Tuesday, May 5, 2009

Prejudging Prejean

I have so many mixed emotions about these semi-nude photos of Miss California Carrie Prejean, exposed on TheDirty.com.

When asked about gay marriage at the Miss USA pageant, Prejean said that it was great that Americans had a choice. The fact is that they don't have a choice except in Connecticut, Massachusetts and Iowa (it will be legal in Vermont on 9/1), so Prejean is ignorant at best.

I also think that anyone who denies basic civil rights to any citizen is a bigot. All the arguments against gay marriage mirror the comments made during the civil rights struggle, when African-Americans were denied their equal rights under the law.

Then came word that the California state pageant paid for Prejean to get breast implants in order to put her "in the best possible light on a national stage" , thus making her a first class phony.

I applaud any woman who gets breast surgery to correct deformities, reduce excessive size, or for reconstruction after a mastectomy, but when an obviously attractive and healthy woman gets breast augmentation merely to win a contest, it puts her in the porn star category as someone just selling his or her body for money. It's objectifying the already objectified.

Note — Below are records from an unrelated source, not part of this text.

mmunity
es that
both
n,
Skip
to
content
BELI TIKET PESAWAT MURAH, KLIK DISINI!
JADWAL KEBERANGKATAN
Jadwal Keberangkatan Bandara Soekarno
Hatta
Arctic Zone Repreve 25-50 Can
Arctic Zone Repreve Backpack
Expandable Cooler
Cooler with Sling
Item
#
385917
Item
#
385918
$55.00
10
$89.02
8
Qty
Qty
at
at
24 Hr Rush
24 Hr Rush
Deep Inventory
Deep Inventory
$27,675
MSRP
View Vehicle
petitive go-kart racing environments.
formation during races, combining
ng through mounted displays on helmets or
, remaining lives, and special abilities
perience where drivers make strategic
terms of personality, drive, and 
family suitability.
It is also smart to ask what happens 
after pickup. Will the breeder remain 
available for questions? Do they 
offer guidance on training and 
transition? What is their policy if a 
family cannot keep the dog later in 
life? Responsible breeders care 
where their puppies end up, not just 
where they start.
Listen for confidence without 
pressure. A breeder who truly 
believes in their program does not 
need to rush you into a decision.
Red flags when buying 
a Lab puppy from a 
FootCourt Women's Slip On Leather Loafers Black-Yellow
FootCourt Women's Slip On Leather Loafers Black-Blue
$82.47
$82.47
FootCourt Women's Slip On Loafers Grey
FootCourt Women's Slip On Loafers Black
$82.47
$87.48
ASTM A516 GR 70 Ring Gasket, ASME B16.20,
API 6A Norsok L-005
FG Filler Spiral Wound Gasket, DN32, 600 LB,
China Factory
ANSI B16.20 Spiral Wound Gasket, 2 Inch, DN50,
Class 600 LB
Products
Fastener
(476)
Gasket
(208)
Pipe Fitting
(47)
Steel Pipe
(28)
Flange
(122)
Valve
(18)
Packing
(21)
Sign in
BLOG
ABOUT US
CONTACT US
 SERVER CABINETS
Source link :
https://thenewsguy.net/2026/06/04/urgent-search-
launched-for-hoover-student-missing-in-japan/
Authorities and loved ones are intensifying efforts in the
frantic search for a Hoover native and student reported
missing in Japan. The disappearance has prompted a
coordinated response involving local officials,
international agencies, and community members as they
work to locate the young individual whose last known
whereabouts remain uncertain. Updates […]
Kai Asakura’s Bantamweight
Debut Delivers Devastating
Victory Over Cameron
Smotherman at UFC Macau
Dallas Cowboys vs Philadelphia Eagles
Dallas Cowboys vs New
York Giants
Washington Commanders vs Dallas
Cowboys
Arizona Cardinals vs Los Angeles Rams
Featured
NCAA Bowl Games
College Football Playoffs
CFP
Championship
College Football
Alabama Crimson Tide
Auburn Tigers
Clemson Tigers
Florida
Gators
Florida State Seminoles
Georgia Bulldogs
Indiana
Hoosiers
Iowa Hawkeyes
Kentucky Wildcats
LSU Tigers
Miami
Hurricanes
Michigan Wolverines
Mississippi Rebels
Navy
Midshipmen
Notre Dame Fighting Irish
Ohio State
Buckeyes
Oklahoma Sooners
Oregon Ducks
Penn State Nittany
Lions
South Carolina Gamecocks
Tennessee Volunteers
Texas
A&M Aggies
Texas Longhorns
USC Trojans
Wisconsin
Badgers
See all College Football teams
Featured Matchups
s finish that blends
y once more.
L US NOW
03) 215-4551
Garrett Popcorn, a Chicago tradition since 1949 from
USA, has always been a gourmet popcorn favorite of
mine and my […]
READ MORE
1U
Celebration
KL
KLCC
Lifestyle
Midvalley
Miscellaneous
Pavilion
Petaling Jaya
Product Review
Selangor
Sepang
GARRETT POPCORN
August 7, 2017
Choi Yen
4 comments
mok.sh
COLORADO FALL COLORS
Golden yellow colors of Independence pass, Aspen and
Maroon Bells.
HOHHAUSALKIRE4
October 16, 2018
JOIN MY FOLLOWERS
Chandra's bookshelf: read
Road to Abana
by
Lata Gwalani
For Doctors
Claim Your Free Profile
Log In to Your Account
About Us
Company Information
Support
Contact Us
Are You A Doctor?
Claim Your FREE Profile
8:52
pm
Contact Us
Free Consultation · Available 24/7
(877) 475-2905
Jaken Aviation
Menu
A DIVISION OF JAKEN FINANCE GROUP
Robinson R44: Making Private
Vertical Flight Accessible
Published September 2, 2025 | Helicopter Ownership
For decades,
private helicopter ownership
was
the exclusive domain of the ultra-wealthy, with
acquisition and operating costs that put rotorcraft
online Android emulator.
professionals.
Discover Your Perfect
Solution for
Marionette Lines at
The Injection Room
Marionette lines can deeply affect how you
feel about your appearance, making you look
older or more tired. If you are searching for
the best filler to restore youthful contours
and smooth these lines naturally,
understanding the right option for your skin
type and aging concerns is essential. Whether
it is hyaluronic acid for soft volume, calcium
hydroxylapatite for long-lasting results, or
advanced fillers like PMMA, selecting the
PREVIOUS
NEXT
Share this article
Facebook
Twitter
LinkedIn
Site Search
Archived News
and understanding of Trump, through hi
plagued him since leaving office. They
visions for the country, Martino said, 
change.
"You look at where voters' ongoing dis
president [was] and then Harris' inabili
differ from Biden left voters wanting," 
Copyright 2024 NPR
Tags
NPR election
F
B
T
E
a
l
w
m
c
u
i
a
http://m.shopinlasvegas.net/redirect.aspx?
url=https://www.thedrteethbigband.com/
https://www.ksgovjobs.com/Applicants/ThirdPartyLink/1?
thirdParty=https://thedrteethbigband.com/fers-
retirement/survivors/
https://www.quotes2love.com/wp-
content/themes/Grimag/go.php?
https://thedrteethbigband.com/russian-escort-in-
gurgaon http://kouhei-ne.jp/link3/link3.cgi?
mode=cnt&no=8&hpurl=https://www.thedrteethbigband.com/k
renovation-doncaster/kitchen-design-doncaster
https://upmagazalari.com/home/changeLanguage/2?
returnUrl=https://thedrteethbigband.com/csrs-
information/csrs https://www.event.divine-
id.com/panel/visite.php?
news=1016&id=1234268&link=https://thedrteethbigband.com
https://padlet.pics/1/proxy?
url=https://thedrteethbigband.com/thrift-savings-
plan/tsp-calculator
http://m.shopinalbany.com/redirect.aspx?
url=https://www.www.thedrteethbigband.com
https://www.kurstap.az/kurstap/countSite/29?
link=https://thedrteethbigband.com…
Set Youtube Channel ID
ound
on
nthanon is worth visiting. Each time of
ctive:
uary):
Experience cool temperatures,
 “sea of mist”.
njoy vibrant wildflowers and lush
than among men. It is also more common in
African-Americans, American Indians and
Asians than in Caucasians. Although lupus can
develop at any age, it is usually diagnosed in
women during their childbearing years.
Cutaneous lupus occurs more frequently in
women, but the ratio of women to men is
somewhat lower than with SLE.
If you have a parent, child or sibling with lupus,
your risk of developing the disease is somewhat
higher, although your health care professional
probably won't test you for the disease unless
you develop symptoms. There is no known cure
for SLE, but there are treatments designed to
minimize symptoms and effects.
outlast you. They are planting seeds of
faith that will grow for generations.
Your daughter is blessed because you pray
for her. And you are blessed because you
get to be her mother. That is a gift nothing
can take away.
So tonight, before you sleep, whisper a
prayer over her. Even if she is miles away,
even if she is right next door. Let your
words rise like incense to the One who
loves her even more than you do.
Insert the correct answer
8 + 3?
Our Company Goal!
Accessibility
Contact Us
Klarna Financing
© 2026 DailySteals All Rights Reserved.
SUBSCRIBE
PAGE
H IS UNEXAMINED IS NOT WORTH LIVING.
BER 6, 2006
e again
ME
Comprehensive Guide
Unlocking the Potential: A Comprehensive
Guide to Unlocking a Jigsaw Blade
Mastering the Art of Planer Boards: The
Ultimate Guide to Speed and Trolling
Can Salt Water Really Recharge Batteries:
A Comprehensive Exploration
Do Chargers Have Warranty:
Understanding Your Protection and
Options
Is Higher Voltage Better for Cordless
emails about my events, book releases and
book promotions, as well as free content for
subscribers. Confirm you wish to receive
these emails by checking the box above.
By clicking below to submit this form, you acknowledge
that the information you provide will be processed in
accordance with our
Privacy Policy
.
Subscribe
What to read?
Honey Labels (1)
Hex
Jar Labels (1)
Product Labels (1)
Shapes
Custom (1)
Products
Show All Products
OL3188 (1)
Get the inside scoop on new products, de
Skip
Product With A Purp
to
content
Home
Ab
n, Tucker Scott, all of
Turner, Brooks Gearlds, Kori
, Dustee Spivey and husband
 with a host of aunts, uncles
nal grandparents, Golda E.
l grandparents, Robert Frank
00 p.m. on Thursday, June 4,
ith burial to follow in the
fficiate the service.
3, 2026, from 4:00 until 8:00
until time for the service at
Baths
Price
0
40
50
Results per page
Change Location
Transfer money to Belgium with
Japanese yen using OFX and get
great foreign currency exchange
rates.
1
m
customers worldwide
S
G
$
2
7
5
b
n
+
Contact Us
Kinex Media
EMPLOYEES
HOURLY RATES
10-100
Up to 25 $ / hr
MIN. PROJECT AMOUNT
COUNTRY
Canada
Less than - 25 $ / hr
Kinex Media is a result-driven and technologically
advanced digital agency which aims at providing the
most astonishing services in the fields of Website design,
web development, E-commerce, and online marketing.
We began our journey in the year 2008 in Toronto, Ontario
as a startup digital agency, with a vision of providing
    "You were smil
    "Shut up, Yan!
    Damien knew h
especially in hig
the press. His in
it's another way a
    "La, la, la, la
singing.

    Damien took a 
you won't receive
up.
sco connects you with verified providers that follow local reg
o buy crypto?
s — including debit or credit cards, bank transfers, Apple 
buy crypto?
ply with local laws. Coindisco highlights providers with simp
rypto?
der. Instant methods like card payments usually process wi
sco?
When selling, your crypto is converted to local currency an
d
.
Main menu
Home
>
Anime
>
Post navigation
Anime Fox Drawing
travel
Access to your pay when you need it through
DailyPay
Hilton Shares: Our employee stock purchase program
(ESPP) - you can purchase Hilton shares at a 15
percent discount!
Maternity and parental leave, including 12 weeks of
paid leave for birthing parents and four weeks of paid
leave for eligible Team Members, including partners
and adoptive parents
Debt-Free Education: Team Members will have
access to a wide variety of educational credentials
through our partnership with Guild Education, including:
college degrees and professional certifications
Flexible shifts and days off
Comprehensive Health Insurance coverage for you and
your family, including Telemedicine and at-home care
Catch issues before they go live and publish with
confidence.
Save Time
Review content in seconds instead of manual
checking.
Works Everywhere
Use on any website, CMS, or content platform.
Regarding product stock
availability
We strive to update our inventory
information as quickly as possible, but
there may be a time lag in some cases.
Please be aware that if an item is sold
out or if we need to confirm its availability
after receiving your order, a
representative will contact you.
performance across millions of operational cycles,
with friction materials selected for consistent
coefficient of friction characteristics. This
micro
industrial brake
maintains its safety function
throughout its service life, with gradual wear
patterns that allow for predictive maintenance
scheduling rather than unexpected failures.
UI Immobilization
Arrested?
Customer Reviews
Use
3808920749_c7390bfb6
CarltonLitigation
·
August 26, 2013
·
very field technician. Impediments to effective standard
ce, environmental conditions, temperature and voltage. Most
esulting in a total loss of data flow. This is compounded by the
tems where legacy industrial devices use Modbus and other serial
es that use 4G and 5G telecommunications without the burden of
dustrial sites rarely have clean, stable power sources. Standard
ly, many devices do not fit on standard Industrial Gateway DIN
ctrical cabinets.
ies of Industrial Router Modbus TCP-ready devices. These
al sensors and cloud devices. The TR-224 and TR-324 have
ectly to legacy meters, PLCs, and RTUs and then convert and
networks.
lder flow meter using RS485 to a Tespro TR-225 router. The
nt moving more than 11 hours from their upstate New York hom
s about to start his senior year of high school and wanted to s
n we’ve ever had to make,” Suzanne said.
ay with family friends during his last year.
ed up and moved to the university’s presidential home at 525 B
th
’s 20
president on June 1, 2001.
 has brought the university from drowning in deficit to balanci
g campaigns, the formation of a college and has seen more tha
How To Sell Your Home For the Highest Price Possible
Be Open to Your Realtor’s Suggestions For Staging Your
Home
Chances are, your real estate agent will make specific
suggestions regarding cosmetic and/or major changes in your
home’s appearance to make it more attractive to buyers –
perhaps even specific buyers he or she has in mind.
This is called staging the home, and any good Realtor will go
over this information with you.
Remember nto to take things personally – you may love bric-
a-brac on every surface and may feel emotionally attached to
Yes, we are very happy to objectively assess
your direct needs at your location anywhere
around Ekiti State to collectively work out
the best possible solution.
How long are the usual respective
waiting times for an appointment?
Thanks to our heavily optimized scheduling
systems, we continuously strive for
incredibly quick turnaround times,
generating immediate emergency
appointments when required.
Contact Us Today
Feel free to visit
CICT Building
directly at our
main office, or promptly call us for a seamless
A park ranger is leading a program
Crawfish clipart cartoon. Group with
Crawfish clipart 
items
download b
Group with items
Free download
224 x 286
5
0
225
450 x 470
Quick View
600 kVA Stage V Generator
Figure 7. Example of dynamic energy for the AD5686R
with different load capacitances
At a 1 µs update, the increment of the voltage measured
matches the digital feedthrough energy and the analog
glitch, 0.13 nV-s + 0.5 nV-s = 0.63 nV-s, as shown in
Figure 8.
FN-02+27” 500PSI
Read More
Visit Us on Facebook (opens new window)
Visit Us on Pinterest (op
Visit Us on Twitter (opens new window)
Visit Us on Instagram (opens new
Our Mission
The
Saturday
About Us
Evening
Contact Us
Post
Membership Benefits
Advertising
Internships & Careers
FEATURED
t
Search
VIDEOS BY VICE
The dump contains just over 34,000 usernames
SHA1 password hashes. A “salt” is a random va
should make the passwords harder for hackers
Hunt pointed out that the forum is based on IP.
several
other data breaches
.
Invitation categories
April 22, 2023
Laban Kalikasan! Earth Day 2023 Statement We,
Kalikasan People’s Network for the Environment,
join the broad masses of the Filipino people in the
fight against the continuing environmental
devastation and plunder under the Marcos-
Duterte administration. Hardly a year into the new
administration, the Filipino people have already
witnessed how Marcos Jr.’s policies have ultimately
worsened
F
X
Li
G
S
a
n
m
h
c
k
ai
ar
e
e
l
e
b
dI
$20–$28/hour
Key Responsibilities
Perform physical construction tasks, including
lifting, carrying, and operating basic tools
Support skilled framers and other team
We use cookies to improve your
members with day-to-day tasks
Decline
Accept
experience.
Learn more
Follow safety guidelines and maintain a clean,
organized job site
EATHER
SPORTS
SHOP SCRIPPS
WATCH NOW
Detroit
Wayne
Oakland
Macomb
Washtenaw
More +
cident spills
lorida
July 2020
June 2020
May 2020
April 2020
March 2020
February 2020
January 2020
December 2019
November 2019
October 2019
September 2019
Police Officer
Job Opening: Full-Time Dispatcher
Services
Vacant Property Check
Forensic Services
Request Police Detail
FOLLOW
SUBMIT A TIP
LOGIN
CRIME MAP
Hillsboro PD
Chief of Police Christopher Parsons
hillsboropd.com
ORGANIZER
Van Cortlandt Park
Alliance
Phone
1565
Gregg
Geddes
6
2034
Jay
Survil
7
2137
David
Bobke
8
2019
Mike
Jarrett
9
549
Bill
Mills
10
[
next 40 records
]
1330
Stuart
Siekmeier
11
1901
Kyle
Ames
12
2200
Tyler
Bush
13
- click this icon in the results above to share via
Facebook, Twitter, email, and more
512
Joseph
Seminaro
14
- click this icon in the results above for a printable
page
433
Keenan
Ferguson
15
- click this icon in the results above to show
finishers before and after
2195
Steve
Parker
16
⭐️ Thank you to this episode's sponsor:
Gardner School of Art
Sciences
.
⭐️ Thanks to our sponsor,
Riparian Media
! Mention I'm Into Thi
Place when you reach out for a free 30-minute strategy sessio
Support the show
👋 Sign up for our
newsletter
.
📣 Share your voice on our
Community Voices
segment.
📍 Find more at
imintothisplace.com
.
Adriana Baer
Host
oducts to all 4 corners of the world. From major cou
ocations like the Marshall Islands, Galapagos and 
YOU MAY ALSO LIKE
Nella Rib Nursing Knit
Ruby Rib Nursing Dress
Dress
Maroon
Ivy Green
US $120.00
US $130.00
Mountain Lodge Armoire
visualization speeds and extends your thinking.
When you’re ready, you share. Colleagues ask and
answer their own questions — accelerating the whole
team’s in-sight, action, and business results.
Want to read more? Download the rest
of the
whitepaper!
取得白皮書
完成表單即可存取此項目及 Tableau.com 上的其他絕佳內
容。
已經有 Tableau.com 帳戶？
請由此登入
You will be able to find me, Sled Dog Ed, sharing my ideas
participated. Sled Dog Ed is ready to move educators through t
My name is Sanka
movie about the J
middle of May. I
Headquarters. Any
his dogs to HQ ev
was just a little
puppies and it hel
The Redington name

So when a bible-thumping ignorant bigoted phony is shown posing in sexy lingerie with a come-hither look on her face, she adds hypocrite to her rapidly expanding list of labels.

I really don't care if she posed totally nude, or topfree, or even made a sex tape - the problem here is that she has taken hypocrisy to a new stratospheric level by wearing her religion on the sleeve of one arm, while wearing her sexed-up phoniness on the other.

I don't know Carrie Prejean, she might well be a fine person and all of this is merely a public-relations disaster, or she might be a victim of the whole pageant industry which has gone from celebrating female beauty to manufacturing it.

Beauty pageants have disappeared from nudist resorts, and the Miss America Pageant, once the queen of them all, has trouble finding a basic cable channel to carry their event. Perhaps this Carrie Prejean fiasco will spell the end of this outdated, sexist and objectifying practice, or the old adage of "all publicity is good publicity" will actually generate more interest by a public hungry for tawdriness.